Transcribed page contents:
^^^^

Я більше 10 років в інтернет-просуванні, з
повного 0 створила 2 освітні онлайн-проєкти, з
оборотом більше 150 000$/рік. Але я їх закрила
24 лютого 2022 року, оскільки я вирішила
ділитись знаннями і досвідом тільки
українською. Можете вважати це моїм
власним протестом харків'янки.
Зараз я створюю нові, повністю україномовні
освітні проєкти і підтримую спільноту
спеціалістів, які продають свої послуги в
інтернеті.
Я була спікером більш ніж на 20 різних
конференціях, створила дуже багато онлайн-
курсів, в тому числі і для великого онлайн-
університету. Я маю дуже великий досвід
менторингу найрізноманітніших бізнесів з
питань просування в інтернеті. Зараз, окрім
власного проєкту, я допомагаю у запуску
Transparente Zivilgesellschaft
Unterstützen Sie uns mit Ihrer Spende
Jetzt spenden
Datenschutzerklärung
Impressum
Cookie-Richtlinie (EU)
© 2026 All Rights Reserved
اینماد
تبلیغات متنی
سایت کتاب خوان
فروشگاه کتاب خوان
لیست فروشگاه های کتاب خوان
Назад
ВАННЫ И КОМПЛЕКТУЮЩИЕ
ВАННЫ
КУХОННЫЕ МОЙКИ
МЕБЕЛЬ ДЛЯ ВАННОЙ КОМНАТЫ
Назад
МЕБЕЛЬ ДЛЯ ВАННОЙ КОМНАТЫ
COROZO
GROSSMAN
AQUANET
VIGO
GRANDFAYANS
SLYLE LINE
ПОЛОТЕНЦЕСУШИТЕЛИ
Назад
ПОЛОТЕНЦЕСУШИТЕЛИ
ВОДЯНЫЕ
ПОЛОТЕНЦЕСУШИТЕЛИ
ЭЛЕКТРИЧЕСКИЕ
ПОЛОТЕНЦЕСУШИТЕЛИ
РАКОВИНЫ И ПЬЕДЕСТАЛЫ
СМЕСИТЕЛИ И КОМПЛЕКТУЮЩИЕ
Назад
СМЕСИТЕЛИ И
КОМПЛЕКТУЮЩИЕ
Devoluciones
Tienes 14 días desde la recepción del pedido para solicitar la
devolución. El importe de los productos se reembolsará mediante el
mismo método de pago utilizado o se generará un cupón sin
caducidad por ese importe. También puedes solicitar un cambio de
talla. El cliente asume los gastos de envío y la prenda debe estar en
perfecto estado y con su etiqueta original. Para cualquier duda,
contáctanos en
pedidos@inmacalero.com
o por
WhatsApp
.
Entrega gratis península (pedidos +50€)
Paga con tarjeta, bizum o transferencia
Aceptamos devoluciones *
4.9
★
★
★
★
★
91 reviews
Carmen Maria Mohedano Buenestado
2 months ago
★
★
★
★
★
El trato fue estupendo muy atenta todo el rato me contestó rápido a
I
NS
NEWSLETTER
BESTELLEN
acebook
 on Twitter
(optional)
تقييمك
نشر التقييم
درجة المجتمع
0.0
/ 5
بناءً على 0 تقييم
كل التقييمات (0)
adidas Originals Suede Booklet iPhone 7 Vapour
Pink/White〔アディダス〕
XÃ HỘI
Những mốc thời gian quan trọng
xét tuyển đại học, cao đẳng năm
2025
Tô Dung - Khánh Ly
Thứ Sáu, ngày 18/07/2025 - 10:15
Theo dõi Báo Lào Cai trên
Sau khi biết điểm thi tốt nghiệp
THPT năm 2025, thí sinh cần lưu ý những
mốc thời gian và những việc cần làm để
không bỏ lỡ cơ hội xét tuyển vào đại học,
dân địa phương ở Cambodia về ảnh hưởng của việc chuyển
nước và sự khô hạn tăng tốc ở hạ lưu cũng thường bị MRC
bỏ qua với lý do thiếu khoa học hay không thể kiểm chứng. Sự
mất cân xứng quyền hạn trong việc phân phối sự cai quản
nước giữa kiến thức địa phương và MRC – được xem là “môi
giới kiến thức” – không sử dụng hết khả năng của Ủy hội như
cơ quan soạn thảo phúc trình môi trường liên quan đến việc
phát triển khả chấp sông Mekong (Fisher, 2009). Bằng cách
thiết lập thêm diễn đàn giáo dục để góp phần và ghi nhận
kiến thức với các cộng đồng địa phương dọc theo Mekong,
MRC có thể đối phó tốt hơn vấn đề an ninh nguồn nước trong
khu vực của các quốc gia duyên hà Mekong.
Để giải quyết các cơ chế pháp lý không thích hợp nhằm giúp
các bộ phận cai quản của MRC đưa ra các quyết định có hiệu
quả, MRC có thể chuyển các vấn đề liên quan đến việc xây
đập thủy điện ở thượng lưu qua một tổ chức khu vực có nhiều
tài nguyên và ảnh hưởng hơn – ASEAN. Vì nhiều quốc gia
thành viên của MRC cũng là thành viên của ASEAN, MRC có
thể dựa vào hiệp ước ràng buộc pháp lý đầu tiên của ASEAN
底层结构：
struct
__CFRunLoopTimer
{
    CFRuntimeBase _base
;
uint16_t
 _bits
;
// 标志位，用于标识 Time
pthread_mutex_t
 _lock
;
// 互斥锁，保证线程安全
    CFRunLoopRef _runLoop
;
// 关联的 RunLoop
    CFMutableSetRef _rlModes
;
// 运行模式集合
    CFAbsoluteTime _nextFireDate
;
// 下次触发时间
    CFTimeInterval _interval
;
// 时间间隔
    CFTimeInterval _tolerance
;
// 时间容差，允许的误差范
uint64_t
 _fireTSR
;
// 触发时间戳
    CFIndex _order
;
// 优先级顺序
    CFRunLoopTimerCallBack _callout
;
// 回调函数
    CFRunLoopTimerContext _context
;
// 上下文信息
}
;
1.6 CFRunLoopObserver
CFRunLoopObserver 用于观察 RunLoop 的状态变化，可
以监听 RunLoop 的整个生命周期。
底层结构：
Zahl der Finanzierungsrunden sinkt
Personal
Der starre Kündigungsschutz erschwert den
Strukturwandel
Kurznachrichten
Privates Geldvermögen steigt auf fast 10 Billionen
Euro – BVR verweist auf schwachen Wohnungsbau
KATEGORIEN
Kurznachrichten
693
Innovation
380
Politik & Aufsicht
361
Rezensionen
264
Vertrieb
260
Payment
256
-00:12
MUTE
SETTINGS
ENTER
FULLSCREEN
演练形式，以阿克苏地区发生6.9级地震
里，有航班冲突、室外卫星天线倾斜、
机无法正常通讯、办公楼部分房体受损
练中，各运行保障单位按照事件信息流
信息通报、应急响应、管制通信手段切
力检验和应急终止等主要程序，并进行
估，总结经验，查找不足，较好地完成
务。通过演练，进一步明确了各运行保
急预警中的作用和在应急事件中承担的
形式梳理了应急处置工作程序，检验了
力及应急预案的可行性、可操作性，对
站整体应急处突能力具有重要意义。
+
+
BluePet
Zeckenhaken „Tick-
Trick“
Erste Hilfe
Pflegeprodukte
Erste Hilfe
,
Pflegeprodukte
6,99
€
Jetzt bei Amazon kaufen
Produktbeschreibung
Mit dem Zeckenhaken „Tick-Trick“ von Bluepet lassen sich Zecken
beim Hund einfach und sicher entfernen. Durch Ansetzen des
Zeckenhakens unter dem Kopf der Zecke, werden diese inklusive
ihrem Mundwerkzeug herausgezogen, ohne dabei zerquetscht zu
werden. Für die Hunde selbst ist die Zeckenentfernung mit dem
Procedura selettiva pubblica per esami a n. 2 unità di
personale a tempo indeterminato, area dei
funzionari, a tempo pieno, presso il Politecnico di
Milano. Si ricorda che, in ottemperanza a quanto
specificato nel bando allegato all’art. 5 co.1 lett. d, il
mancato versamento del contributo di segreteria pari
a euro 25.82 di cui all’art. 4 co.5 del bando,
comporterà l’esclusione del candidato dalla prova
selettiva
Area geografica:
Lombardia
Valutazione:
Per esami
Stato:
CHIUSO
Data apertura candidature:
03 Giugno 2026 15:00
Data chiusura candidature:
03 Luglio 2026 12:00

^^^^

Task item. Your task is to repeat the records exactly. Begin at their first line and stop after the line containing "університету. Я маю дуже великий досвід".

The completed task.
Я більше 10 років в інтернет-просуванні, з
повного 0 створила 2 освітні онлайн-проєкти, з
оборотом більше 150 000$/рік. Але я їх закрила
24 лютого 2022 року, оскільки я вирішила
ділитись знаннями і досвідом тільки
українською. Можете вважати це моїм
власним протестом харків'янки.
Зараз я створюю нові, повністю україномовні
освітні проєкти і підтримую спільноту
спеціалістів, які продають свої послуги в
інтернеті.
Я була спікером більш ніж на 20 різних
конференціях, створила дуже багато онлайн-
курсів, в тому числі і для великого онлайн-
університету. Я маю дуже великий досвід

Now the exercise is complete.